* [SUPPLIED ENTRIES]:
###
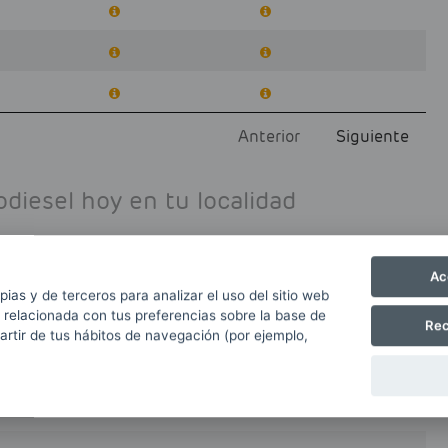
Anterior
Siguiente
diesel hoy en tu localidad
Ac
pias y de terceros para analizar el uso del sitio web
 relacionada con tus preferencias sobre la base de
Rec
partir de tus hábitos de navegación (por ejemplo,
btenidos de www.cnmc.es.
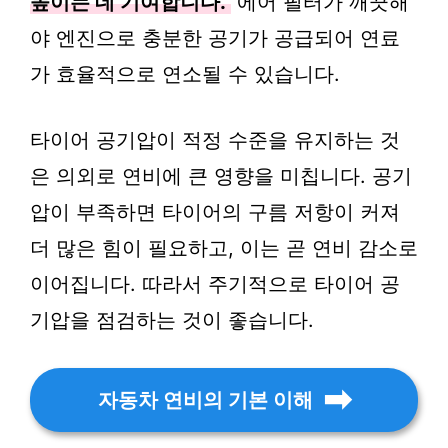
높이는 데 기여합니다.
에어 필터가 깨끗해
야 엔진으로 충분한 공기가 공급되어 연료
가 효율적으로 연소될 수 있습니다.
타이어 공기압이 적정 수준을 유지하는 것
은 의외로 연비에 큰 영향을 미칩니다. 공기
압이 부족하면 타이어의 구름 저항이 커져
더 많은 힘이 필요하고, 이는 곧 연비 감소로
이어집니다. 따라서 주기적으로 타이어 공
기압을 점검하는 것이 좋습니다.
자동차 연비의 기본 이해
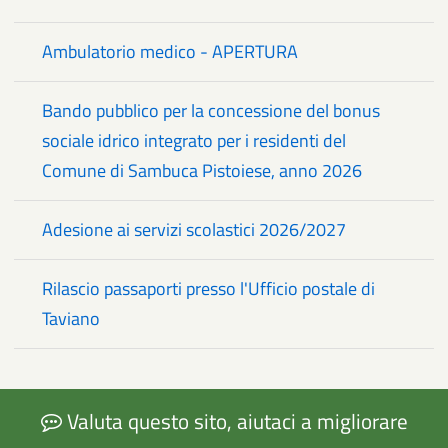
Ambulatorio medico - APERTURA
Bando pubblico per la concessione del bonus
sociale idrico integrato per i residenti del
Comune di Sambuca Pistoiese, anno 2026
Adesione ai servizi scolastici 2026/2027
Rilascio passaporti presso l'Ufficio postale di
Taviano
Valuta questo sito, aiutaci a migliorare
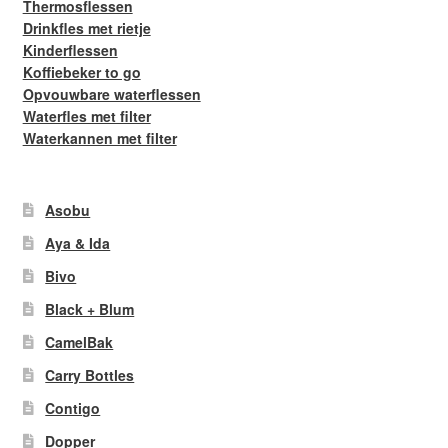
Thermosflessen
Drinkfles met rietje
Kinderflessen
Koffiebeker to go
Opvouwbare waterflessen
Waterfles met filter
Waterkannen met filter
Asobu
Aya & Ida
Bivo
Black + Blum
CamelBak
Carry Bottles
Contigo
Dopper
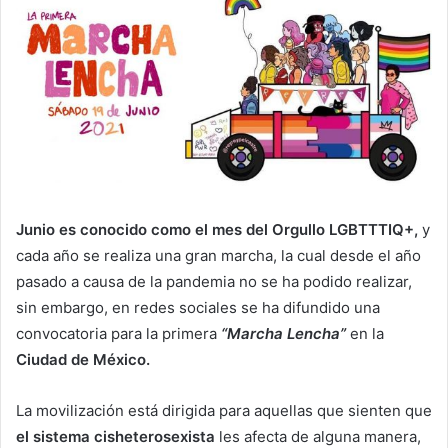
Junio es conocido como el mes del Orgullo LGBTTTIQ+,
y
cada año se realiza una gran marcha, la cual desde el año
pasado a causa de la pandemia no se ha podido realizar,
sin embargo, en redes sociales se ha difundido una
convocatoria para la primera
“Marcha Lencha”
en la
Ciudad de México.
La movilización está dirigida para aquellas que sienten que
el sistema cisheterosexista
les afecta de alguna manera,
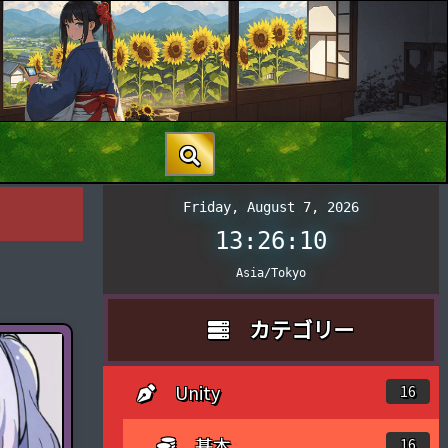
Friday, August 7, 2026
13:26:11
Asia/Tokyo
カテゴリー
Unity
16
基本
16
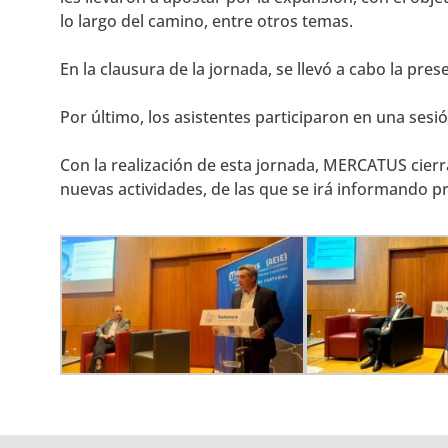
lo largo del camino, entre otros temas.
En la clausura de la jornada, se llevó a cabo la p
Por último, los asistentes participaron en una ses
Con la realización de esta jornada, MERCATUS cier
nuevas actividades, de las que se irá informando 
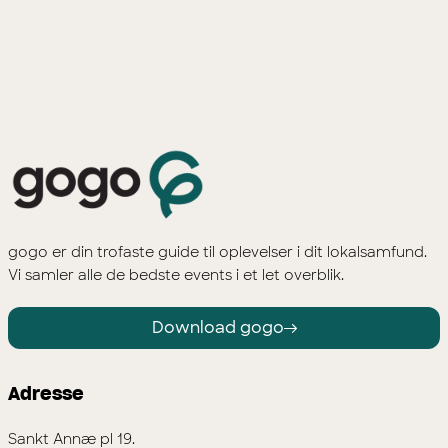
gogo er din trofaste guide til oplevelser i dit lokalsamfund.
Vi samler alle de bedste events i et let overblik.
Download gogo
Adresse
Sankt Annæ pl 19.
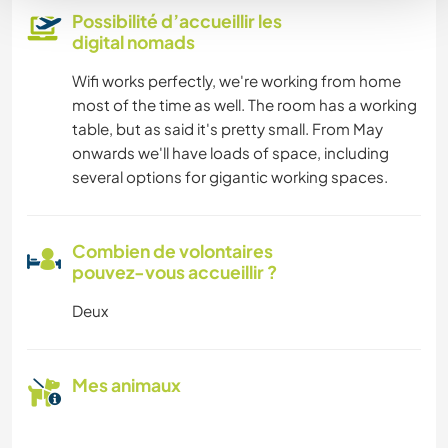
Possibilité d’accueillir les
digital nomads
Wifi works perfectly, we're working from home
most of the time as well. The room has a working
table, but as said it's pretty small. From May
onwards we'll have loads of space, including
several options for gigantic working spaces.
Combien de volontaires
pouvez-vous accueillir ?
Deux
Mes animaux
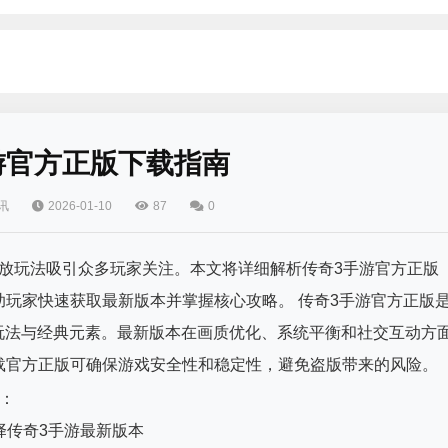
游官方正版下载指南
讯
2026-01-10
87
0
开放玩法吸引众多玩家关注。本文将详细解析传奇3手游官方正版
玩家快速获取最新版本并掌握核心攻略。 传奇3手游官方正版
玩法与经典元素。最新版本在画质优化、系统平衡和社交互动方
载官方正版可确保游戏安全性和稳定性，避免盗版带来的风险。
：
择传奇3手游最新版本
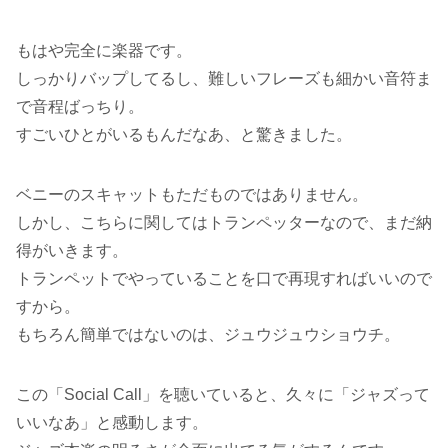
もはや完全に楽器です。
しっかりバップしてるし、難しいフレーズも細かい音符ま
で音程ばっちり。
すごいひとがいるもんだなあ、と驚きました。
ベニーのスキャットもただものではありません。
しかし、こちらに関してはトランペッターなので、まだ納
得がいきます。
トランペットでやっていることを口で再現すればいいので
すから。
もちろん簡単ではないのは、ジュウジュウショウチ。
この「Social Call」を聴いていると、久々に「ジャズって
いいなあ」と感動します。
###
* [TASK ITEM]: Each line of the data that holds the word "filter" should be copied.

* [TASK OUTPUT]:
Waterfles met filter
Waterkannen met filter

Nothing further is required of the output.